Da allora, ogni volta che vado in una nuova località di mare, la prima domanda che faccio è: ci sono dei relitti? Anzi, in realtà mi informo bene prima sulla loro presenza o addirittura programmo un viaggio apposta, come in Bretagna o nel cuore della Manica. Prima recupero un’infarinatura ma dopo l’immersione cerco tutte le informazioni storiche sulla nave in questione, tutto ciò che esiste (foto, disegni, ecc.). Inoltre, ho scoperto alcuni canali di informazione a cui, qualche volta, partecipo inserendo alcune notizie. Perché una cosa è certa: è pieno di gente pazza come me, a volte molto di più.

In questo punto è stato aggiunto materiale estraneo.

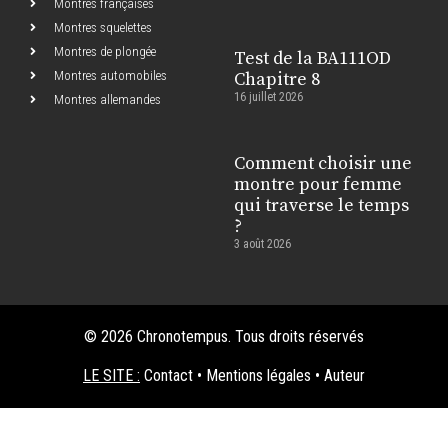
Montres françaises
Montres squelettes
Montres de plongée
Test de la BA111OD
Montres automobiles
Chapitre 8
16 juillet 2026
Montres allemandes
Comment choisir une
montre pour femme
qui traverse le temps
?
3 août 2026
© 2026 Chronotempus. Tous droits réservés
LE SITE :
Contact
•
Mentions légales
•
Auteur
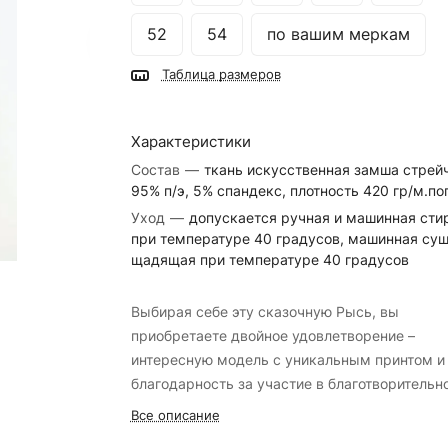
52
54
по вашим меркам
Таблица размеров
Характеристики
Состав
—
ткань искусственная замша стрейч
95% п/э, 5% спандекс, плотность 420 гр/м.пог
Уход
—
допускается ручная и машинная сти
при температуре 40 градусов, машинная суш
щадящая при температуре 40 градусов
Выбирая себе эту сказочную Рысь, вы
приобретаете двойное удовлетворение –
интересную модель с уникальным принтом и
благодарность за участие в благотворительн
Все описание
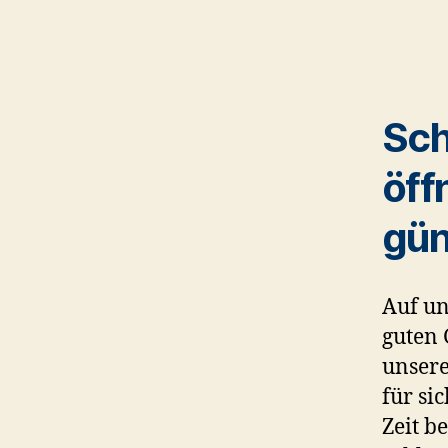
Sch
öff
gün
Auf un
guten 
unser
für si
Zeit b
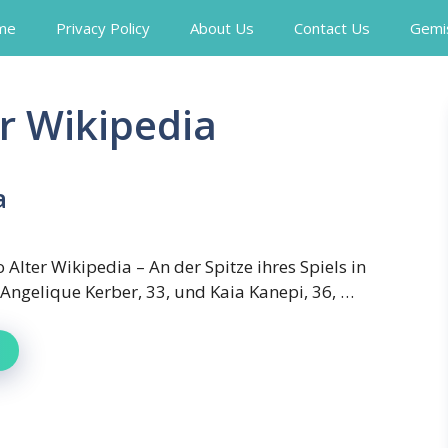
me
Privacy Policy
About Us
Contact Us
Gemi
r Wikipedia
a
 Alter Wikipedia – An der Spitze ihres Spiels in
Angelique Kerber, 33, und Kaia Kanepi, 36, …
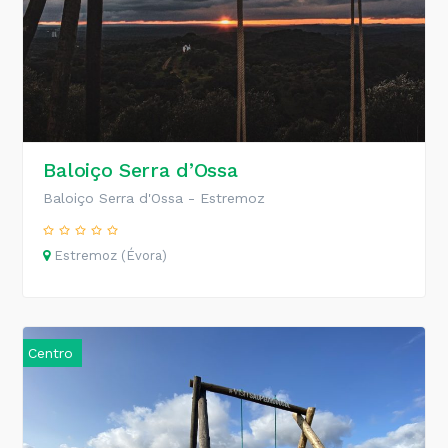
Baloiço Serra d’Ossa
Baloiço Serra d'Ossa - Estremoz
Estremoz (Évora)
Centro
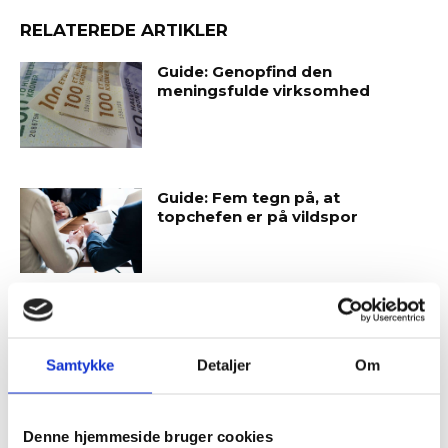
RELATEREDE ARTIKLER
Guide: Genopfind den
meningsfulde virksomhed
Guide: Fem tegn på, at
topchefen er på vildspor
Samtykke
Detaljer
Om
Tilmeld dig vores
SENESTE ARTIKLER
nyhedsbrev
Denne hjemmeside bruger cookies
Guide: Seks regler for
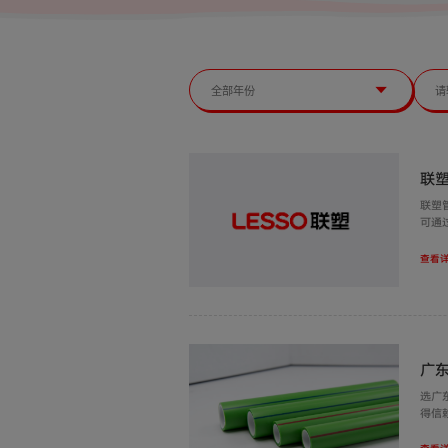
联
联塑
可通
查看详
广
选广
得信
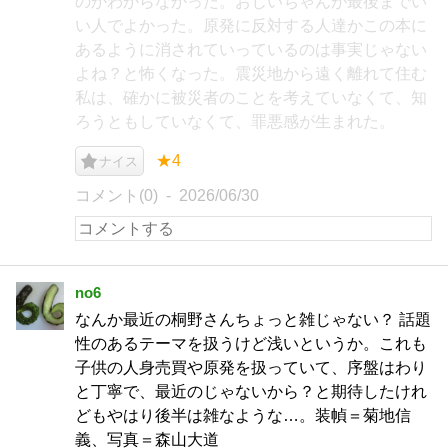
のかわからなかった。おじいちゃんが最後までい
い人でよかった。原発に反対する人達かこの本に
あるように消されていっているのは事実じゃない
よね？と怖くなった。震災地から遠く離れて住む
私は、確かに被災者のことを考えていなくて、知
ろうともしていなくて、罪悪感が生まれた。
★4
ナイス
コメント(0)
2026/06/30
no6
なんか最近の桐野さんちょっと雑じゃない？ 話題
性のあるテーマを扱うけど浅いというか。これも
子供の人身売買や原発を扱っていて、序盤はわり
と丁寧で、最近のじゃないから？と期待したけれ
どもやはり後半は雑なような…。装幀＝菊地信
義、写真＝森山大道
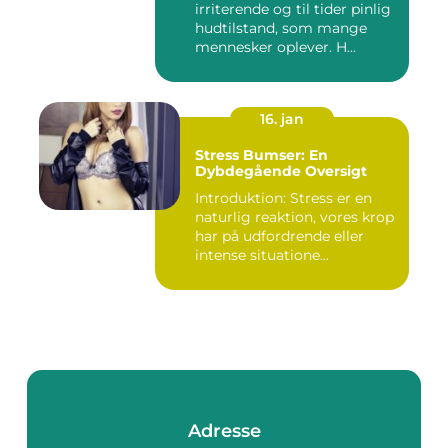
irriterende og til tider pinlig
hudtilstand, som mange
mennesker oplever. H...
16. jan
Stress Bumser: En
Dybdegående Oversigt
Introduktion: Stress er en
naturlig reaktion, vores krop
har på udfordrende eller
intense situatione...
Adresse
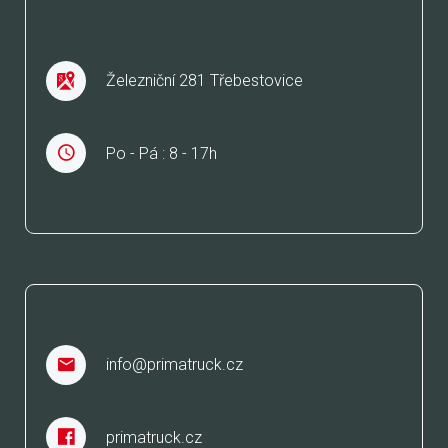
Železniční 281 Třebestovice
Po - Pá : 8 - 17h
JSME TAKÉ
info@primatruck.cz
primatruck.cz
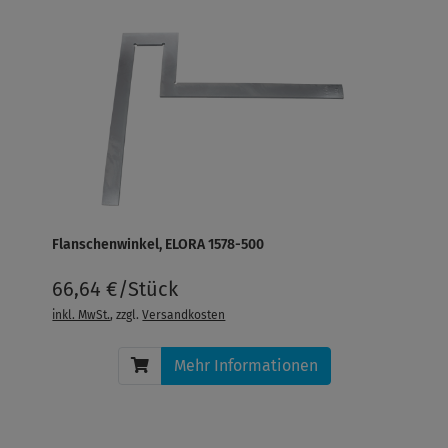
Flanschenwinkel, ELORA 1578-500
66,64 €/Stück
inkl. MwSt.
, zzgl.
Versandkosten
Mehr Informationen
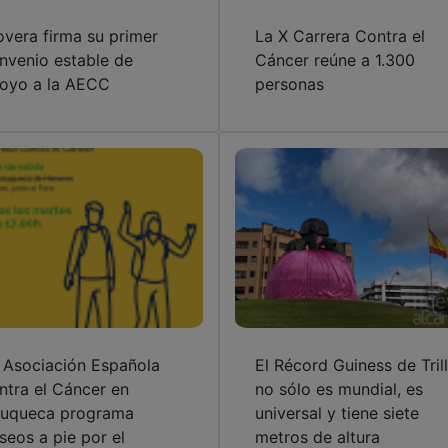
oyo a la AECC
personas
 Asociación Española
El Récord Guiness de Tril
ntra el Cáncer en
no sólo es mundial, es
uqueca programa
universal y tiene siete
seos a pie por el
metros de altura
nicipio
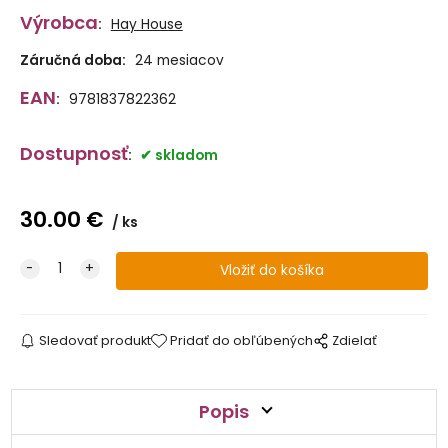
Výrobca
:
Hay House
Záručná doba:
24 mesiacov
EAN
:
9781837822362
Dostupnosť
:
skladom
30.00
€
ks
Sledovať produkt
Pridať do obľúbených
Zdielať
Popis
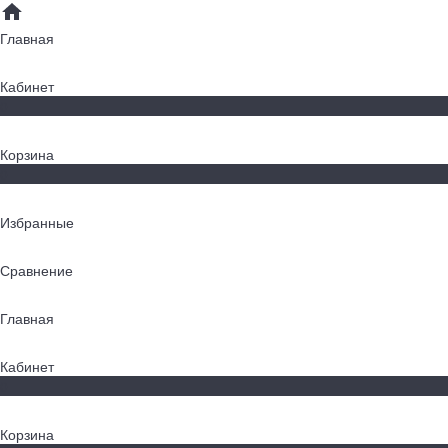
Главная
Кабинет
0
Корзина
0
Избранные
Сравнение
Главная
Кабинет
0
Корзина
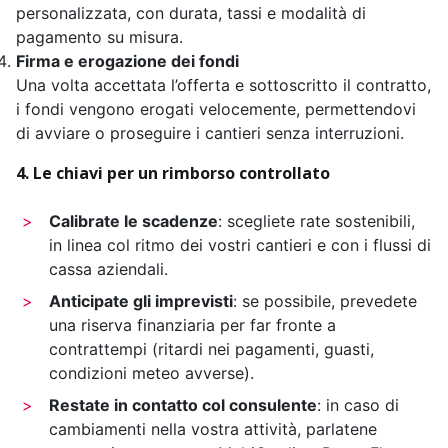
personalizzata, con durata, tassi e modalità di
pagamento su misura.
Firma e erogazione dei fondi
Una volta accettata l’offerta e sottoscritto il contratto,
i fondi vengono erogati velocemente, permettendovi
di avviare o proseguire i cantieri senza interruzioni.
4. Le chiavi per un rimborso controllato
Calibrate le scadenze
: scegliete rate sostenibili,
in linea col ritmo dei vostri cantieri e con i flussi di
cassa aziendali.
Anticipate gli imprevisti
: se possibile, prevedete
una riserva finanziaria per far fronte a
contrattempi (ritardi nei pagamenti, guasti,
condizioni meteo avverse).
Restate in contatto col consulente
: in caso di
cambiamenti nella vostra attività, parlatene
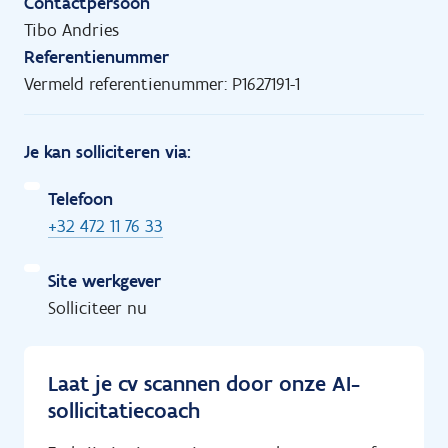
Contactpersoon
Tibo Andries
Referentienummer
Vermeld referentienummer: P1627191-1
Je kan solliciteren via:
Telefoon
+32 472 11 76 33
Site werkgever
Solliciteer nu
Laat je cv scannen door onze AI-
sollicitatiecoach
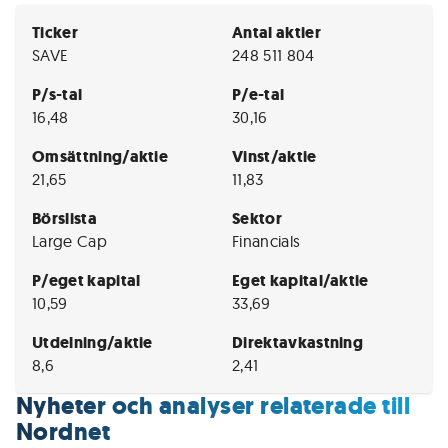
Ticker
Antal aktier
SAVE
248 511 804
P/s-tal
P/e-tal
16,48
30,16
Omsättning/aktie
Vinst/aktie
21,65
11,83
Börslista
Sektor
Large Cap
Financials
P/eget kapital
Eget kapital/aktie
10,59
33,69
Utdelning/aktie
Direktavkastning
8,6
2,41
Nyheter och analyser relaterade till
Nordnet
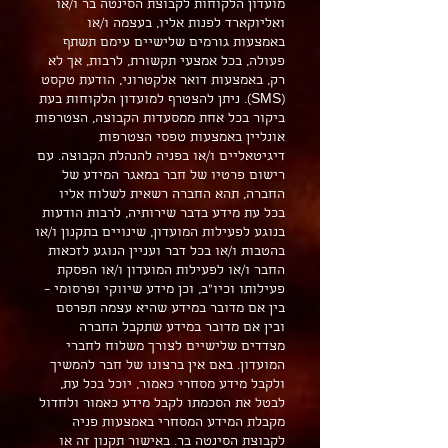
מועדון הלקוחות לקבוצת הסינטה בר ו/או
ואליוקארד לפנות אליו, בעצמה ו/או
באמצעות גורמים שלישיים עימם תשתף
פעולה, בכל אמצעי תקשורת, לרבות, אך לא
רק, באמצעות דואר אלקטרוני, הודעת טקסט
(SMS). ניתן להצטרף למועדון הלקוחות בעת
ביקור בכל אחת ממסעדות הקבוצה, הצטרפות
אונליין באמצעות טפסי הצטרפות
דיגיטאליים ו/או בפניה להנהלת הקבוצה. עם
רישום פרטיו של חבר במאגר המידע של
החברה, תהא החברה רשאית לשלוח אליו
בכל עת מידע בדבר שירותיה, לרבות הודעות
בנוגע לפעילות המועדון, שינויים בתקנון ו/או
בהטבות ו/או בכל דבר ועניין הנוגע לזכאות
החבר ו/או לפעילות המועדון ו/או הפסקת
פעילותו וכיו"ב, וכן מידע שיווקי ופרסומי –
בין אם מדובר במידע שהיא עצמה תפרסם
ובין אם מדובר במידע שתקבל החברה
מצדדים שלישיים לצורך משלוח לחברי
המועדון. באם אין ברצונו של חבר להמשיך
ולקבל מידע מסחרי כאמור, יוכל בכל עת,
לבטל את הסכמתו לקבל מידע כאמור ולחדול
מקבלת המידע המסחרי באמצעות פניה
לקבוצת הסינטה בר. באישור תקנון זה או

E poi è sempre meraviglioso scoprire che il mare ha trasformato un momento di morte in un’esplosione di vita. Capita ovunque, dalla Haven, la superpetroliera affondata ad Arenzano, ai relitti più piccoli in tutti i mari del mondo. Nel Mare del Nord si trovano al loro interno migliaia di merluzzetti striati, i tacauds, insieme ad astici, pesci San Pietro ed enormi gronghi. Nei mari tropicali, a pochi anni dall’affondamento, si fa fatica a distinguerne le strutture, tanto sono concrezionate da coralli e spugne. Per non parlare dei pesci, che sono dappertutto.

Studiarne la storia, poi, significa trasformare semplici pezzi di ferro in racconti di uomini e navi, rendere onore ai caduti. Così l’ammasso di lamiere del “Città di Sassari” a Loano diventa storia di emigranti che cercano fortuna su un magnifico piroscafo, il BR20 “Cicogna” di Santo Stefano al Mare il racconto di arditi aviatori mandati a morire su un trabiccolo volante, il “Mortera” a Cuba il vero emblema della sfortuna. “Il destino contro uomini valorosi” fu il titolo di un articolo del New York Times nel 1895. È per questo che quando guardo un relitto sul fondo del mare, vedo molto di più di un ammasso di lamiere più o meno ben conservate.

Vedo uomini che hanno vissuto e lottato, magari finendo tragicamente sotto le onde del mare, oppure salvandosi grazie alla loro tenacia o all’aiuto del buon Dio. Si dice che nei fondali di tutto il mondo giacciano ben 3 milioni di navi, affondate durante la storia dell’uomo, che racchiudono inestimabili ricchezze. Forse un po’ del fascino che emanano deriva anche da questo: ritornare bambini, fra pirati e cacciatori di tesori. “Cacciatori di navi fantasma”, scrisse Clive Cussler, scrittore, subacqueo e grandissimo ricercatore di navi perdute.